Au procès, accusation et parties civiles ont rappelé le contexte de la fusillade, survenue dans une des multiples planques belges de la cellule djihadiste à l’origine des attaques du 13 Novembre. Un groupe dont d’autres membres allaient commettre une semaine plus tard, le 22 mars 2016, les attentats-suicides de Bruxelles (32 morts), également revendiqués par l’organisation État islamique (EI).
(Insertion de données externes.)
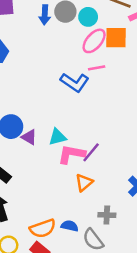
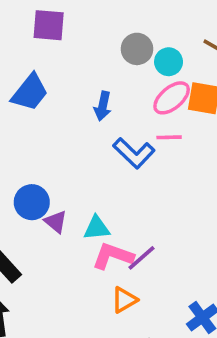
blue arrow: (45, 15) -> (103, 106), moved

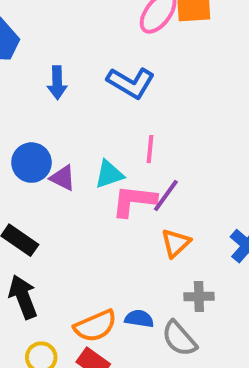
blue arrow: (103, 106) -> (57, 83), moved
pink line: (169, 137) -> (150, 149), moved, turned -70
orange triangle: (124, 300) -> (176, 243), moved

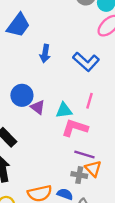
purple line: (166, 196) -> (84, 155), moved, turned 60
orange triangle: (176, 243) -> (93, 169), moved, turned -42
gray cross: (199, 296) -> (79, 175), moved

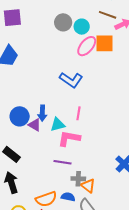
blue arrow: (45, 54) -> (42, 113), moved
purple line: (84, 155) -> (63, 162), moved
orange triangle: (93, 169) -> (88, 186), moved

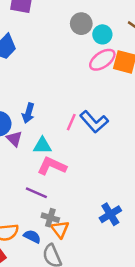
blue L-shape: (71, 80) -> (94, 122), moved
blue arrow: (42, 113) -> (28, 113), moved
pink line: (79, 113) -> (71, 122), moved

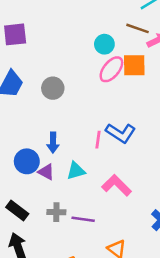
gray circle: (81, 24) -> (53, 88), moved
pink L-shape: (52, 166) -> (117, 185), moved, turned 36
gray cross: (50, 218) -> (56, 212), moved

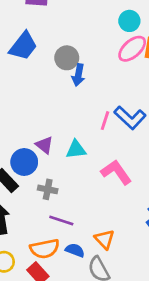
blue arrow: (53, 143) -> (78, 75), moved
blue circle: (27, 161) -> (24, 162), moved
purple line: (83, 219) -> (61, 221), moved

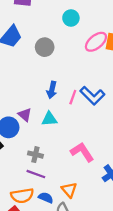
cyan circle: (129, 21) -> (71, 18), moved
blue arrow: (78, 75) -> (52, 90), moved
pink L-shape: (116, 172) -> (82, 152), moved
gray cross: (48, 189) -> (35, 155), moved

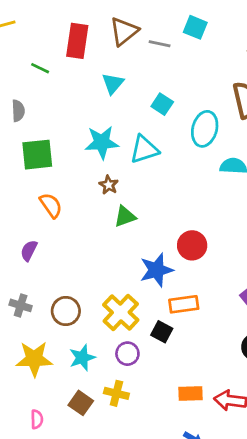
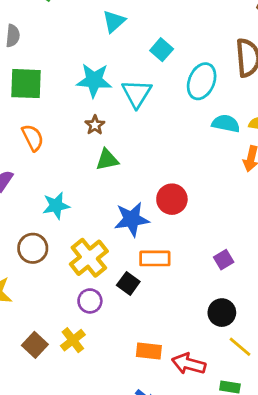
cyan triangle: (144, 149) -> (137, 94), turned -48
cyan star: (82, 358) -> (56, 206), moved
yellow cross: (116, 393) -> (73, 340), turned 30

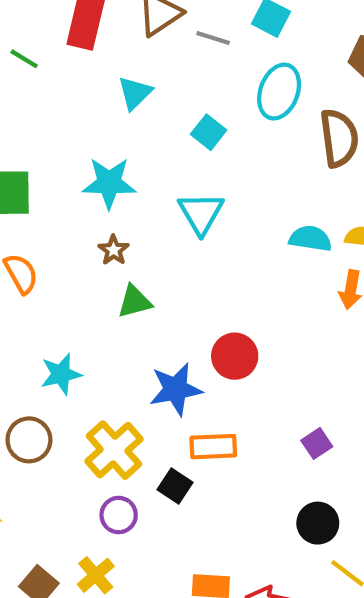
cyan ellipse: (202, 81) -> (279, 92), moved
cyan triangle: (137, 94) -> (201, 213), moved

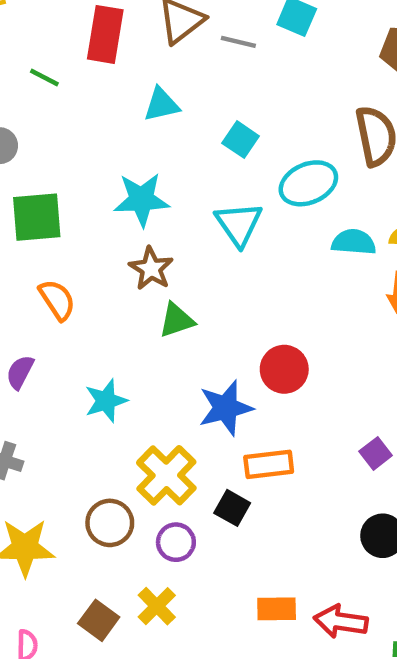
cyan ellipse: (279, 92) -> (308, 183), moved, turned 50
cyan triangle: (135, 93) -> (161, 105), turned 36
brown star: (114, 250) -> (151, 269), size x1.4
brown circle: (29, 440) -> (110, 523), moved

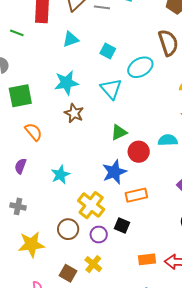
cyan semicircle: (354, 242) -> (168, 140), moved
green triangle: (177, 320) -> (119, 132), moved
black square: (232, 508) -> (122, 225), moved

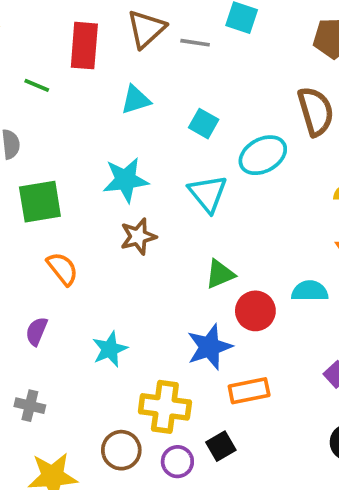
brown star: (74, 113) -> (138, 237), turned 30
yellow cross: (91, 205) -> (165, 407), turned -32
black square: (122, 225) -> (221, 446), turned 35

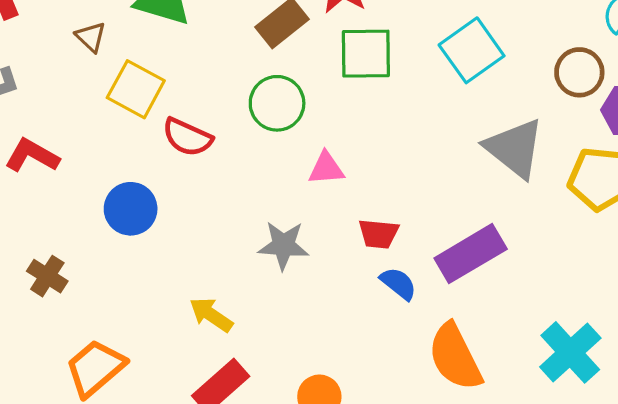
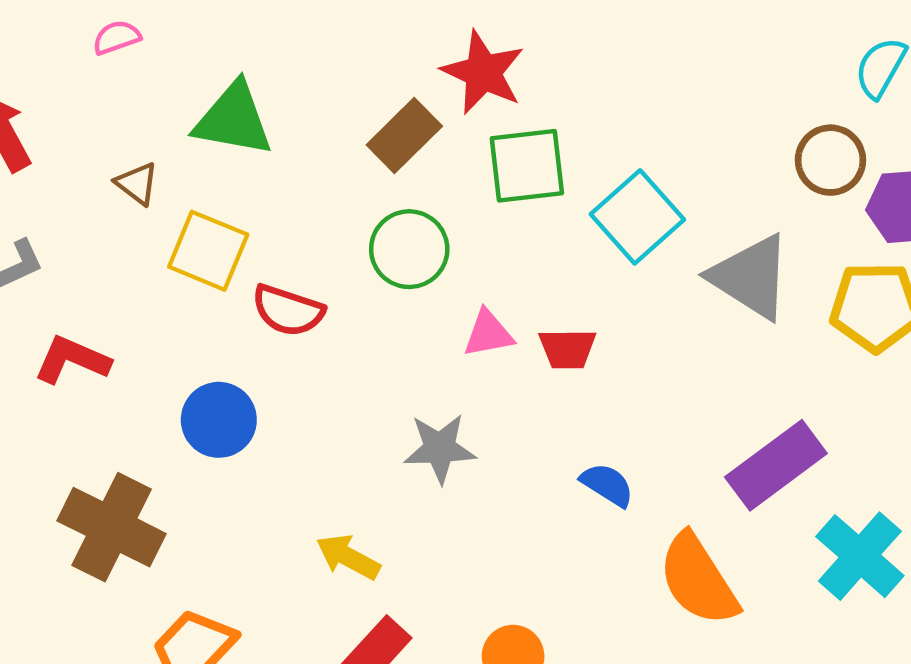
cyan square: (472, 50) -> (637, 217), moved
red trapezoid: (378, 234) -> (567, 349), moved
purple rectangle: (471, 254) -> (776, 465), moved
brown cross: (47, 276) -> (112, 527), size x1.8

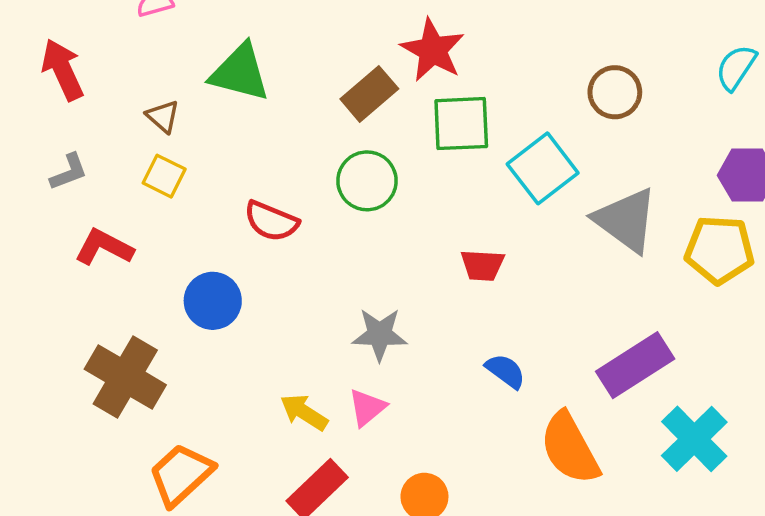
brown circle: (830, 160) -> (615, 92), moved
yellow square: (208, 251) -> (164, 176), moved, size x0.7
pink triangle: (488, 334) -> (367, 408), moved, turned -33

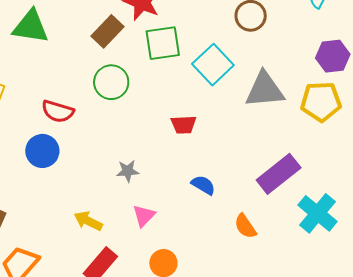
gray triangle: (626, 220) -> (265, 90), turned -36
blue circle: (213, 301) -> (42, 151), moved
gray star: (380, 334) -> (128, 171), size x0.7
pink triangle: (367, 408) -> (144, 216), moved
orange semicircle: (570, 448) -> (245, 226), size x0.6

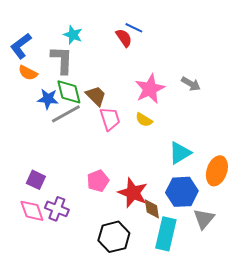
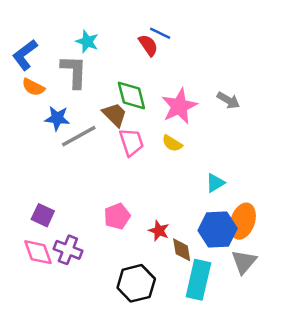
green diamond: (69, 92) -> (131, 95), moved
cyan triangle: (180, 153) -> (215, 183), size x0.7
orange ellipse: (217, 171) -> (243, 221), moved
red star: (133, 193) -> (159, 231), size x0.6

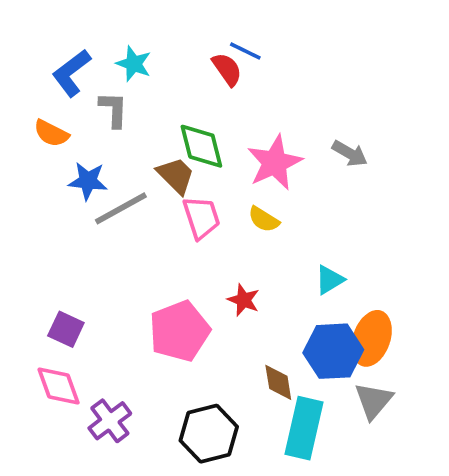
blue L-shape: (25, 55) -> (71, 73), moved
gray L-shape: (74, 72) -> (114, 110), size x0.7
pink pentagon: (117, 216) -> (179, 331), size x1.5
red star: (159, 231) -> (244, 300), moved
purple cross: (68, 250) -> (110, 421), moved, turned 32

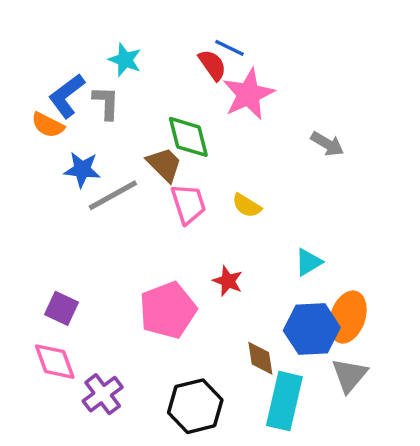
blue L-shape: (71, 73) -> (67, 96), moved
pink star: (275, 163) -> (248, 94), moved

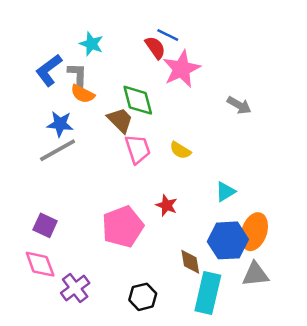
orange semicircle: (48, 125) -> (83, 94), moved
gray line: (113, 195) -> (58, 150), moved
gray triangle: (350, 375) -> (255, 274), turned 44
black hexagon: (195, 406) -> (143, 297), size x0.7

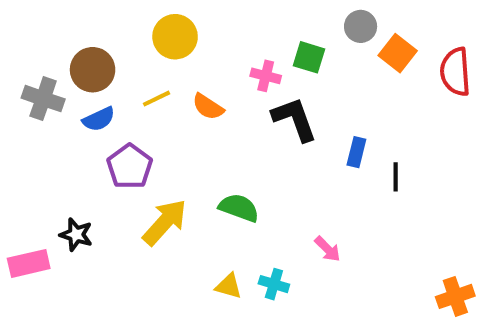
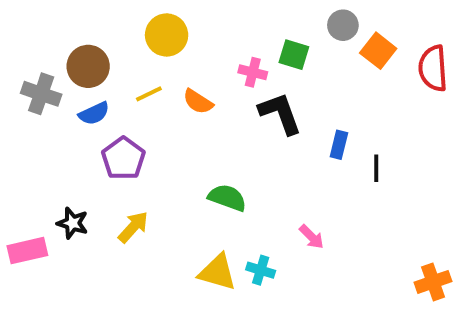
yellow arrow: (165, 222) -> (133, 227), moved, size x0.7
yellow triangle: (229, 286) -> (217, 272), size x1.5

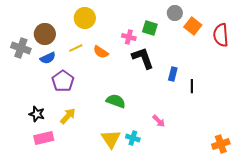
pink rectangle: (27, 251) -> (44, 138), moved
yellow triangle: (217, 272) -> (111, 139), turned 40

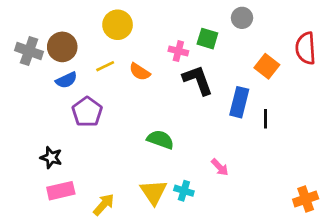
orange square: (193, 26) -> (267, 66), moved
gray cross: (21, 48) -> (29, 51), moved
blue rectangle: (173, 74) -> (239, 102), size x1.5
yellow arrow: (68, 116) -> (104, 205), moved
Pour justifier la peine de 20 ans de prison réclamée contre Abdeslam et Ayari – soit le maximum pour les faits jugés –, la représentante du parquet fédéral Kathleen Grosjean avait fustigé leur « ancrage sévère » dans l’idéologie de l’EI et leur absence de regrets pour ces tirs d’une « extrême gravité ».

« Une scène de guerre »

« En entendant Police à la porte, pourquoi n’ont-ils pas fui ? Le fait qu’ils soient restés signifie bien que leur but était de combattre l’ennemi, de tuer les policiers s’ils étaient découverts », avait lancé Mme Grosjean, décrivant « une véritable scène de guerre ». Parmi les policiers blessés, un membre des unités spéciales touché à la tête n’a jamais pu reprendre le travail en raison de ses lésions cérébrales, avait raconté son avocat.

De leur côté, les avocats des prévenus avaient mis en garde le tribunal contre la tentation d’être influencé par « la folie médiatique et sécuritaire » entourant ce procès, et imploré son impartialité. « Ce dossier est pollué par tout ce que vous avez lu, vu, entendu », avait lancé Me Sven Mary, qui défend Abdeslam.

Salah Abdeslam est un suspect-clé des attentats du 13 novembre 2015. Les investigations ont montré qu’il a déposé ce soir-là les trois kamikazes du Stade de France, près de Paris, avant d’abandonner une ceinture explosive. Ce qui laisse penser qu’il devait lui aussi mener une attaque-suicide, même si au final la ceinture s’était avérée défectueuse. Le Français est aussi soupçonné d’avoir convoyé à travers l’Europe à la fin de l’été 2015 dix djihadistes. Parmi eux, un certain Sofiane Ayari, qui avait rejoint l’EI en Syrie fin 2014.